4.10.10

Payment debate instructs on confusion over govt role

What we must understand about government is that it is a necessary evil, and the debate over Louisiana payments to fallen and disabled servicemen provides instruction on how its inherent nature perverts even the best of intentions.

Former Pres. James Madison pointed out that if men were like angels, then no government would be necessary. But given our fallen natures, we are not and thus we contract to government our God-given right of autonomy in exchange for certain things to protect us from ourselves that allow us to maximize our life prospects. But the mistake that often gets made in the process, codified in liberalism, is that what benefits directed to us through government intervention, at the expense of the autonomy of others, are themselves rights even as we fail to understand they are not God-given, but government-given.

In 2007, the state generously decided to award to families of members of the Louisiana National Guard killed in wartime duty $250,000, and to those permanently disabled $100,000. Unfortunately, the program among some has generated envy since it has paid only for casualties since its inception. Others want it extended all the way back to when the hostilities in essence began, Sep. 11, 2001, to award families and affected Guardsman who suffered as far back as then. State officials, recognizing the state is short on money, said they would try to allocate the roughly $8 million to accomplish this.

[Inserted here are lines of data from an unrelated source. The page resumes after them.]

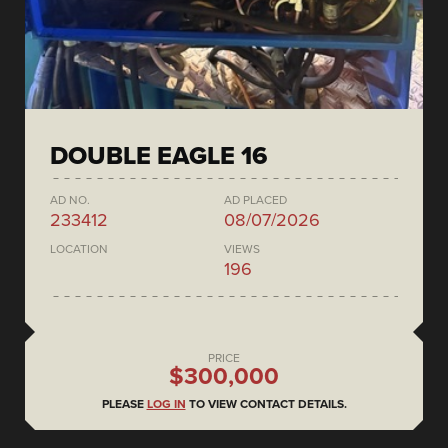
DOUBLE EAGLE 16
AD NO.
AD PLACED
233412
08/07/2026
LOCATION
VIEWS
196
PRICE
$300,000
PLEASE
LOG IN
TO VIEW CONTACT DETAILS.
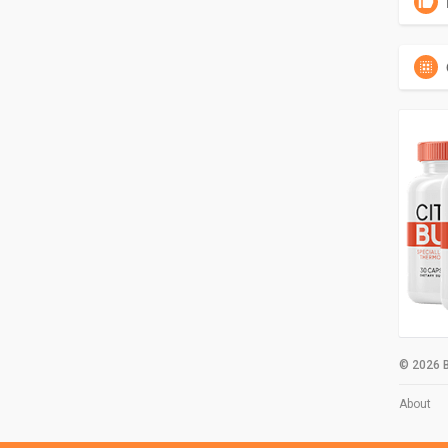
© 2026 B
About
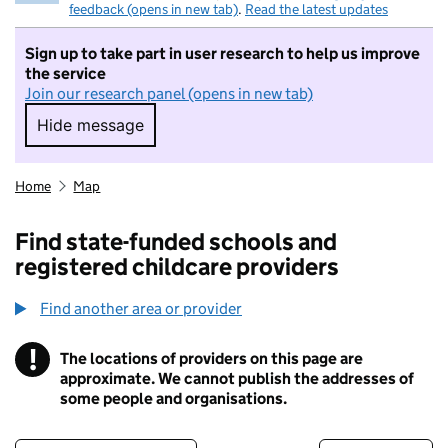
feedback (opens in new tab)
.
Read the latest updates
Sign up to take part in user research to help us improve
the service
Join our research panel (opens in new tab)
Hide message
Hide message. I do not want to take part in r
Home
Map
Find state-funded schools and
registered childcare providers
Find another area or provider
!
The locations of providers on this page are
Information
approximate. We cannot publish the addresses of
some people and organisations.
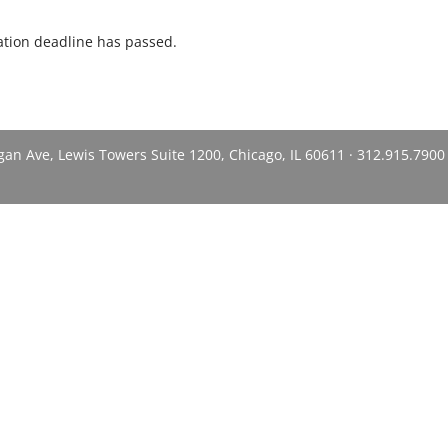
ration deadline has passed.
n Ave, Lewis Towers Suite 1200, Chicago, IL 60611 · 312.915.7900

Notice how suddenly this all became an issue of “fairness.” By creating this extra benefit, the state created a set of beneficiaries which had the effect of allowing others to claim failure to give them the same was a kind of discrimination, confusing the concepts of “benefit” and “right.” Further, this appropriation of what is a “right” for some has mutated into the belief that the state is obligated to supply the resources to allow them to engage in expensive personal growth exercises, such as when one plaintiff says she needs the money to travel the world to attend ceremonies honoring her son and as a “way for us to get through the grieving process.”

Where does it end, this presumed mandatory largesse from government, funded by the confiscation of people’s property? What about the dead and maimed from the Gulf War? And farther back? And shouldn’t police and fire personnel killed in the performance of their duties merit the same amount of aid as a direct appropriation from government? Or what about others who have faced misfortune who didn’t even volunteer to be put into a position of danger? Just within the past two days around Baton Rouge, a stray bullet killed a teenager, a sheriff’s son was victimized in a drive-by shooting, and people gathered to honor the life of a girl also killed by senseless violence. What are these families owed (by government, not by the crimes’ perpetrators), by this logic?

And how about those whose life prospects, through no fault of their own, were radically diminished from their potential from birth? How about a woman like this, should she be given money because of her government-sponsored, legally-caused disability? Or should I get funds to help my “grieving process” when my wife, born with a mutated gene that has robbed her of most of her muscles and forces her to breathe through a machine, finishes her lifespan far shorter than that of the typical person without muscular dystrophy?

There’s a lot of sadness and misfortune in the world and to perceive government as the provider of the resources to compensate for it misunderstands the purpose of government, and places an illegitimate claim on its citizens that turns what should be a gift into an obligation. But that attitude is what happens when we forget what the real nature and purpose of government is and when we allow certain politicians to exploit that or to encourage an inappropriate idea about what government is all about.